* [Extracted material]:
::::::::::

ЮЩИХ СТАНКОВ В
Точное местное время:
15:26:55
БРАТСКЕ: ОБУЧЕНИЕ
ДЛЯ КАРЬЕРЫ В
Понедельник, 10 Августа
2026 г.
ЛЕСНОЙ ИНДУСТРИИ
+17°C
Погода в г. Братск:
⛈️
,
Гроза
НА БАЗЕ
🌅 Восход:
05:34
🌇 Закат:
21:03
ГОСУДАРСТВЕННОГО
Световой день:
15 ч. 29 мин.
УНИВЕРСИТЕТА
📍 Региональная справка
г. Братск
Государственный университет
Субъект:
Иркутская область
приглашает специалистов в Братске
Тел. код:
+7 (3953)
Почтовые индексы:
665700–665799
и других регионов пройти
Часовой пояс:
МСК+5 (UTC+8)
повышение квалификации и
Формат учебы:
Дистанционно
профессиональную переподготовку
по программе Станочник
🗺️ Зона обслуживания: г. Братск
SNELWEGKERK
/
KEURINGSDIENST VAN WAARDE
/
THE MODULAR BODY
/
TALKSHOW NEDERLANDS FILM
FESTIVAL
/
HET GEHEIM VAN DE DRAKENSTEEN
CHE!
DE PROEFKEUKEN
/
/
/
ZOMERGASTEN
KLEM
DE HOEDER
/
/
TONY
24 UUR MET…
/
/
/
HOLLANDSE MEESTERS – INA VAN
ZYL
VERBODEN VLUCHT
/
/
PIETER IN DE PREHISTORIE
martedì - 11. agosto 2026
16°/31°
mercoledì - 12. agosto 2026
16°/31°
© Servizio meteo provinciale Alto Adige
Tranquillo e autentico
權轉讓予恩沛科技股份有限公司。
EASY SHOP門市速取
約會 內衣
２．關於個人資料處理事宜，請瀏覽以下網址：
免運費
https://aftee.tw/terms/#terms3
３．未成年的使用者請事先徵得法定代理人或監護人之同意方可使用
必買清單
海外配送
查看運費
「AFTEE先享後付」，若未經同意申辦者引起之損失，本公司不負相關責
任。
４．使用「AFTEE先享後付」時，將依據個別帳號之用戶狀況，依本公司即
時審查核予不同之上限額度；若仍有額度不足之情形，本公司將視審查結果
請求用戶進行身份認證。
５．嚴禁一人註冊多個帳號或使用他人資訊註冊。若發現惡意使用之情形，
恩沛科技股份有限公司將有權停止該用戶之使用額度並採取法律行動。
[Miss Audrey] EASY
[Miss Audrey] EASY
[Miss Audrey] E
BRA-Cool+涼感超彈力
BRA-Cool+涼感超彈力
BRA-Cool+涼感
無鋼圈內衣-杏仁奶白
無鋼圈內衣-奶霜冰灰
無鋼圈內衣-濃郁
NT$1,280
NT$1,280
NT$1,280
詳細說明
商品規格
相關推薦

::::::::::

* [Exercise aim]: Whenever a line of the records holds the string "agosto", pick it out and copy it.

* [Reply]:
martedì - 11. agosto 2026
mercoledì - 12. agosto 2026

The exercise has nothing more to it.